* Instructions to follow: No pictures belong in the copy, but every line of the material below must be reproduced exactly.

* Information supplied:
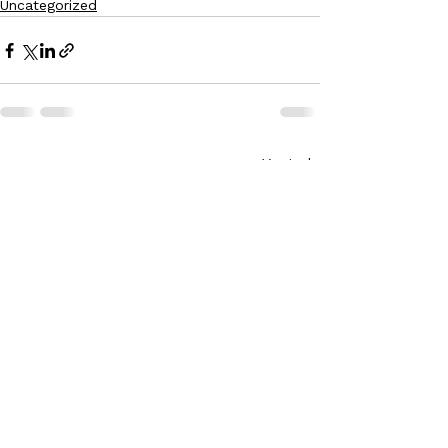
Uncategorized
Ver tudo
Posts recentes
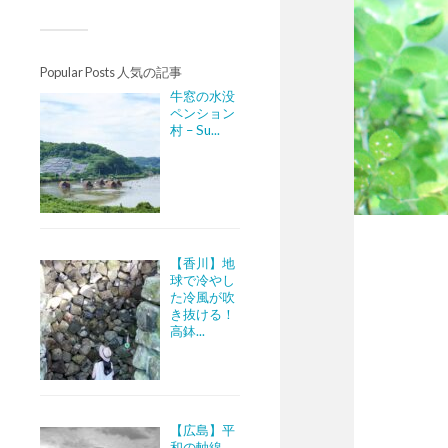
Popular Posts 人気の記事
牛窓の水没
ペンション
村 – Su...
【香川】地
球で冷やし
た冷風が吹
き抜ける！
高鉢...
【広島】平
和の軸線。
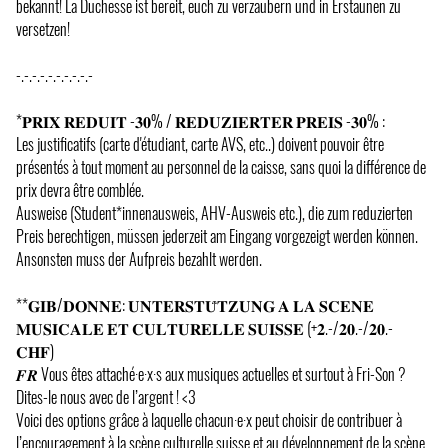
bekannt! La Duchesse ist bereit, euch zu verzaubern und in Erstaunen zu
versetzen!
-.-.-.-.-.-.-.-.-.-
*𝐏𝐑𝐈𝐗 𝐑𝐄𝐃𝐔𝐈𝐓 -𝟑𝟎% / 𝐑𝐄𝐃𝐔𝐙𝐈𝐄𝐑𝐓𝐄𝐑 𝐏𝐑𝐄𝐈𝐒 -𝟑𝟎% :
Les justificatifs (carte d'étudiant, carte AVS, etc..) doivent pouvoir être
présentés à tout moment au personnel de la caisse, sans quoi la différence de
prix devra être comblée.
Ausweise (Student*innenausweis, AHV-Ausweis etc.), die zum reduzierten
Preis berechtigen, müssen jederzeit am Eingang vorgezeigt werden können.
Ansonsten muss der Aufpreis bezahlt werden.
**𝐆𝐈𝐁/𝐃𝐎𝐍𝐍𝐄: 𝐔𝐍𝐓𝐄𝐑𝐒𝐓𝐔̈𝐓𝐙𝐔𝐍𝐆 𝐀 𝐋𝐀 𝐒𝐂𝐄𝐍𝐄
𝐌𝐔𝐒𝐈𝐂𝐀𝐋𝐄 𝐄𝐓 𝐂𝐔𝐋𝐓𝐔𝐑𝐄𝐋𝐋𝐄 𝐒𝐔𝐈𝐒𝐒𝐄 (+𝟐.-/𝟐𝟎.-/𝟐𝟎.-
𝐂𝐇𝐅)
𝑭𝑹 Vous êtes attaché·e·x·s aux musiques actuelles et surtout à Fri-Son ?
Dites-le nous avec de l’argent ! <3
Voici des options grâce à laquelle chacun·e·x peut choisir de contribuer à
l’encouragement à la scène culturelle suisse et au développement de la scène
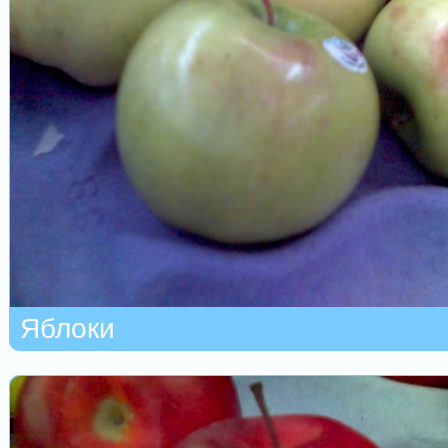
Яблоки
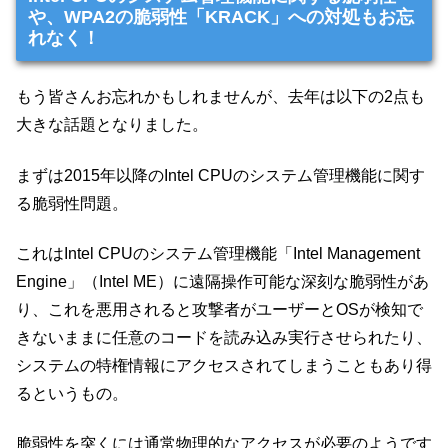
や、WPA2の脆弱性「KRACK」への対処もお忘
れなく！
もう皆さんお忘れかもしれませんが、去年は以下の2点も
大きな話題となりました。
まずは2015年以降のIntel CPUのシステム管理機能に関す
る脆弱性問題。
これはIntel CPUのシステム管理機能「Intel Management
Engine」（Intel ME）に遠隔操作可能な深刻な脆弱性があ
り、これを悪用されると攻撃者がユーザーとOSが検知で
きないままに任意のコードを読み込み実行させられたり、
システムの特権情報にアクセスされてしまうこともあり得
るというもの。
脆弱性を突くには通常物理的なアクセスが必要のようです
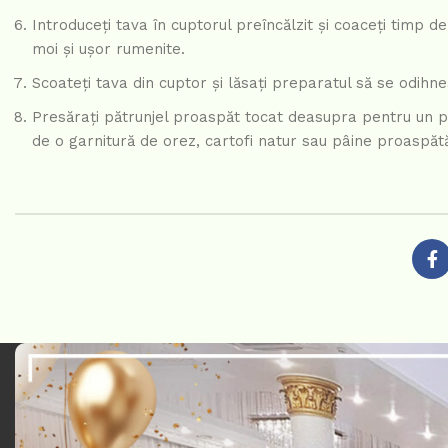
Introduceți tava în cuptorul preîncălzit și coaceți timp 
moi și ușor rumenite.
Scoateți tava din cuptor și lăsați preparatul să se odihn
Presărați pătrunjel proaspăt tocat deasupra pentru un pl
de o garnitură de orez, cartofi natur sau pâine proaspăt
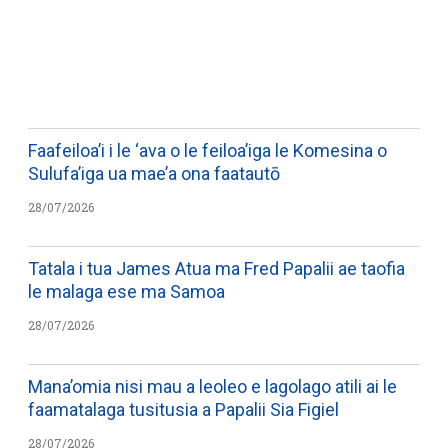
WATCH ON YOUTUBE
Faafeiloa’i i le ‘ava o le feiloa’iga le Komesina o
Sulufa’iga ua mae’a ona faatautō
28/07/2026
Tatala i tua James Atua ma Fred Papalii ae taofia
le malaga ese ma Samoa
28/07/2026
Mana’omia nisi mau a leoleo e lagolago atili ai le
faamatalaga tusitusia a Papalii Sia Figiel
28/07/2026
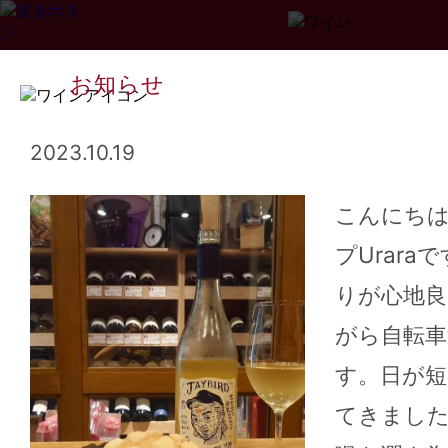
お知らせ
2023.10.19
こんにち
プUrara
Page
1
2
3
...
34
>>
りが心地
がら自転車
す。日が短
てきまし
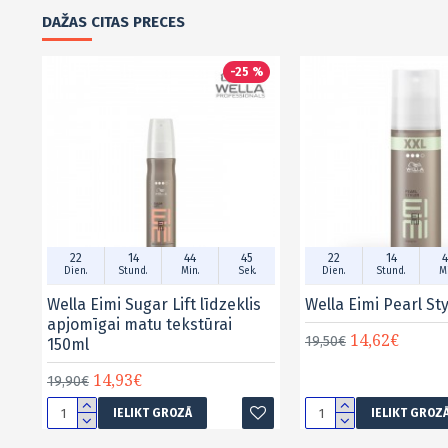
DAŽAS CITAS PRECES
-25 %
22
14
44
45
22
14
4
Dien.
Stund.
Min.
Sek.
Dien.
Stund.
Mi
Wella Eimi Sugar Lift līdzeklis
Wella Eimi Pearl St
apjomīgai matu tekstūrai
14,62€
19,50€
150ml
14,93€
19,90€
IELIKT GROZĀ
IELIKT GROZ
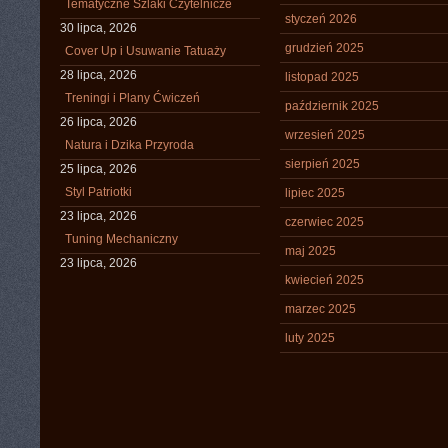
Tematyczne Szlaki Czytelnicze
styczeń 2026
30 lipca, 2026
grudzień 2025
Cover Up i Usuwanie Tatuaży
28 lipca, 2026
listopad 2025
Treningi i Plany Ćwiczeń
październik 2025
26 lipca, 2026
wrzesień 2025
Natura i Dzika Przyroda
sierpień 2025
25 lipca, 2026
Styl Patriotki
lipiec 2025
23 lipca, 2026
czerwiec 2025
Tuning Mechaniczny
maj 2025
23 lipca, 2026
kwiecień 2025
marzec 2025
luty 2025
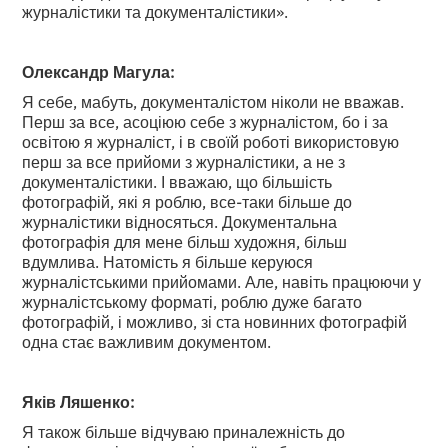
журналістики та документалістики».
Олександр Магула:
Я себе, мабуть, документалістом ніколи не вважав.
Перш за все, асоціюю себе з журналістом, бо і за
освітою я журналіст, і в своїй роботі використовую
перш за все прийоми з журналістики, а не з
документалістики. І вважаю, що більшість
фотографій, які я роблю, все-таки більше до
журналістики відносяться. Документальна
фотографія для мене більш художня, більш
вдумлива. Натомість я більше керуюся
журналістськими прийомами. Але, навіть працюючи у
журналістському форматі, роблю дуже багато
фотографій, і можливо, зі ста новинних фотографій
одна стає важливим документом.
Яків Ляшенко:
Я також більше відчуваю приналежність до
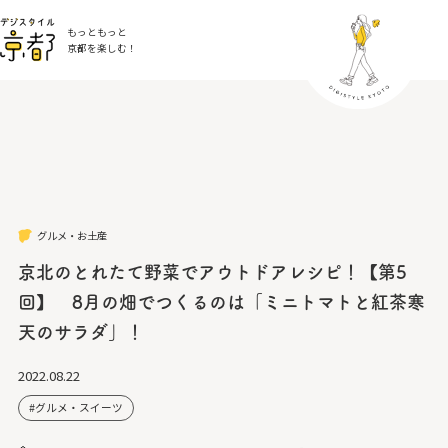
もっともっと
京都を楽しむ！
グルメ・お土産
京北のとれたて野菜でアウトドアレシピ！【第5
回】 8月の畑でつくるのは「ミニトマトと紅茶寒
天のサラダ」！
2022.08.22
グルメ・スイーツ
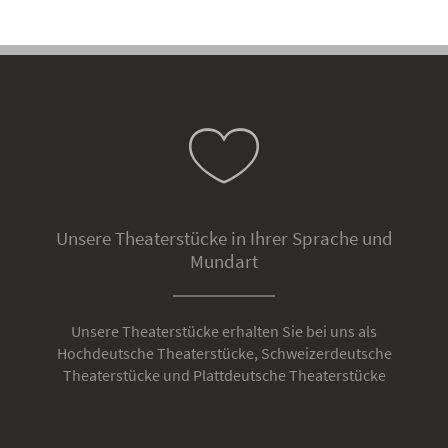
Unsere Theaterstücke in Ihrer Sprache und
Mundart
Unsere Theaterstücke erhalten Sie bei uns als
Hochdeutsche Theaterstücke, Schweizerdeutsche
Theaterstücke und Plattdeutsche Theaterstücke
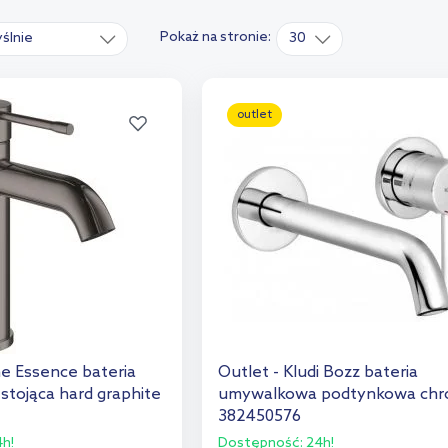
Pokaż na stronie:
ślnie
30
outlet
he Essence bateria
Outlet - Kludi Bozz bateria
tojąca hard graphite
umywalkowa podtynkowa ch
382450576
h!
Dostępność:
24h!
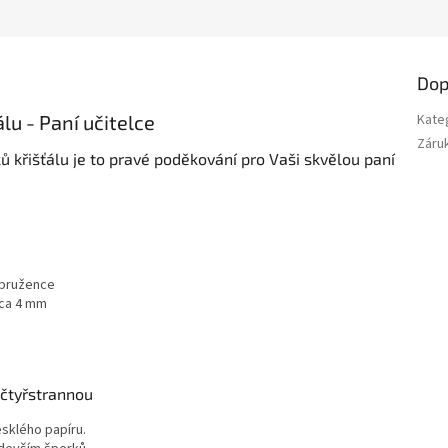
Dop
lu - Paní učitelce
Kate
Záru
 křišťálu je to pravé poděkování pro Vaši skvělou paní
 pružence
cca 4 mm
 čtyřstrannou
esklého papíru.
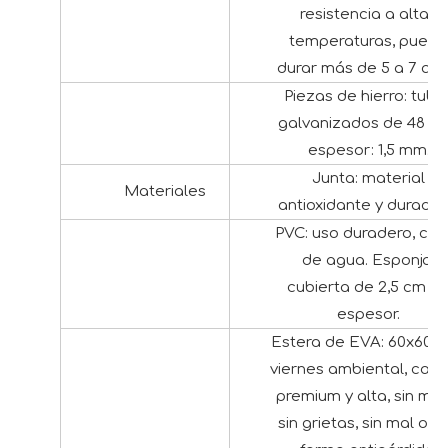
resistencia a altas
temperaturas, puede
durar más de 5 a 7 año
Piezas de hierro: tubo
galvanizados de 48 m
espesor: 1,5 mm.
Junta: material
Materiales
antioxidante y durader
PVC: uso duradero, cier
de agua. Esponja:
cubierta de 2,5 cm d
espesor.
Estera de EVA: 60x60x
viernes ambiental, cali
premium y alta, sin muli
sin grietas, sin mal olor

* Solution below:
Uncategorized
Ver tudo
Posts recentes
Popular Posts 人気の記事
牛窓の水没
ペンション
村 – Su...
【香川】地
球で冷やし
た冷風が吹
き抜ける！
高鉢...
【広島】平
和の軸線。
bekannt! La Duchesse ist bereit, euch zu verzaubern und in Erstaunen zu
versetzen!
-.-.-.-.-.-.-.-.-.-
*𝐏𝐑𝐈𝐗 𝐑𝐄𝐃𝐔𝐈𝐓 -𝟑𝟎% / 𝐑𝐄𝐃𝐔𝐙𝐈𝐄𝐑𝐓𝐄𝐑 𝐏𝐑𝐄𝐈𝐒 -𝟑𝟎% :
Les justificatifs (carte d'étudiant, carte AVS, etc..) doivent pouvoir être
présentés à tout moment au personnel de la caisse, sans quoi la différence de
prix devra être comblée.
Ausweise (Student*innenausweis, AHV-Ausweis etc.), die zum reduzierten
Preis berechtigen, müssen jederzeit am Eingang vorgezeigt werden können.
Ansonsten muss der Aufpreis bezahlt werden.
**𝐆𝐈𝐁/𝐃𝐎𝐍𝐍𝐄: 𝐔𝐍𝐓𝐄𝐑𝐒𝐓𝐔̈𝐓𝐙𝐔𝐍𝐆 𝐀 𝐋𝐀 𝐒𝐂𝐄𝐍𝐄
𝐌𝐔𝐒𝐈𝐂𝐀𝐋𝐄 𝐄𝐓 𝐂𝐔𝐋𝐓𝐔𝐑𝐄𝐋𝐋𝐄 𝐒𝐔𝐈𝐒𝐒𝐄 (+𝟐.-/𝟐𝟎.-/𝟐𝟎.-
𝐂𝐇𝐅)
𝑭𝑹 Vous êtes attaché·e·x·s aux musiques actuelles et surtout à Fri-Son ?
Dites-le nous avec de l’argent ! <3
Voici des options grâce à laquelle chacun·e·x peut choisir de contribuer à
l’encouragement à la scène culturelle suisse et au développement de la scène
Яблоки
や、WPA2の脆弱性「KRACK」への対処もお忘
れなく！
もう皆さんお忘れかもしれませんが、去年は以下の2点も
大きな話題となりました。
まずは2015年以降のIntel CPUのシステム管理機能に関す
る脆弱性問題。
これはIntel CPUのシステム管理機能「Intel Management
Engine」（Intel ME）に遠隔操作可能な深刻な脆弱性があ
り、これを悪用されると攻撃者がユーザーとOSが検知で
きないままに任意のコードを読み込み実行させられたり、
システムの特権情報にアクセスされてしまうこともあり得
るというもの。
脆弱性を突くには通常物理的なアクセスが必要のようです
Introduceți tava în cuptorul preîncălzit și coaceți timp 
moi și ușor rumenite.
Scoateți tava din cuptor și lăsați preparatul să se odihn
Presărați pătrunjel proaspăt tocat deasupra pentru un pl
de o garnitură de orez, cartofi natur sau pâine proaspăt
WATCH ON YOUTUBE
Faafeiloa’i i le ‘ava o le feiloa’iga le Komesina o
Sulufa’iga ua mae’a ona faatautō
28/07/2026
Tatala i tua James Atua ma Fred Papalii ae taofia
le malaga ese ma Samoa
28/07/2026
Mana’omia nisi mau a leoleo e lagolago atili ai le
faamatalaga tusitusia a Papalii Sia Figiel
28/07/2026
お知らせ
2023.10.19
こんにち
プUrara
Page
1
2
3
...
34
>>
りが心地
がら自転車
す。日が短
てきまし
DAŽAS CITAS PRECES
-25 %
22
14
44
45
22
14
4
Dien.
Stund.
Min.
Sek.
Dien.
Stund.
Mi
Wella Eimi Sugar Lift līdzeklis
Wella Eimi Pearl St
apjomīgai matu tekstūrai
14,62€
19,50€
150ml
14,93€
19,90€
IELIKT GROZĀ
IELIKT GROZ
Tematyczne Szlaki Czytelnicze
styczeń 2026
30 lipca, 2026
grudzień 2025
Cover Up i Usuwanie Tatuaży
28 lipca, 2026
listopad 2025
Treningi i Plany Ćwiczeń
październik 2025
26 lipca, 2026
wrzesień 2025
Natura i Dzika Przyroda
sierpień 2025
25 lipca, 2026
Styl Patriotki
lipiec 2025
23 lipca, 2026
czerwiec 2025
Tuning Mechaniczny
maj 2025
23 lipca, 2026
kwiecień 2025
marzec 2025
luty 2025
журналістики та документалістики».
Олександр Магула:
Я себе, мабуть, документалістом ніколи не вважав.
Перш за все, асоціюю себе з журналістом, бо і за
освітою я журналіст, і в своїй роботі використовую
перш за все прийоми з журналістики, а не з
документалістики. І вважаю, що більшість
фотографій, які я роблю, все-таки більше до
журналістики відносяться. Документальна
фотографія для мене більш художня, більш
вдумлива. Натомість я більше керуюся
журналістськими прийомами. Але, навіть працюючи у
журналістському форматі, роблю дуже багато
фотографій, і можливо, зі ста новинних фотографій
одна стає важливим документом.
Яків Ляшенко:
Я також більше відчуваю приналежність до
もっともっと
京都を楽しむ！
グルメ・お土産
京北のとれたて野菜でアウトドアレシピ！【第5
回】 8月の畑でつくるのは「ミニトマトと紅茶寒
天のサラダ」！
2022.08.22
グルメ・スイーツ
Unsere Theaterstücke in Ihrer Sprache und
Mundart
Unsere Theaterstücke erhalten Sie bei uns als
Hochdeutsche Theaterstücke, Schweizerdeutsche
Theaterstücke und Plattdeutsche Theaterstücke
Pokaż na stronie:
ślnie
30
outlet
he Essence bateria
Outlet - Kludi Bozz bateria
tojąca hard graphite
umywalkowa podtynkowa ch
382450576
h!
Dostępność:
24h!
Dop
lu - Paní učitelce
Kate
Záru
 křišťálu je to pravé poděkování pro Vaši skvělou paní
 pružence
cca 4 mm
 čtyřstrannou
esklého papíru.
resistencia a altas
temperaturas, puede
durar más de 5 a 7 año
Piezas de hierro: tubo
galvanizados de 48 m
espesor: 1,5 mm.
Junta: material
Materiales
antioxidante y durader
PVC: uso duradero, cier
de agua. Esponja:
cubierta de 2,5 cm d
espesor.
Estera de EVA: 60x60x
viernes ambiental, cali
premium y alta, sin muli
sin grietas, sin mal olor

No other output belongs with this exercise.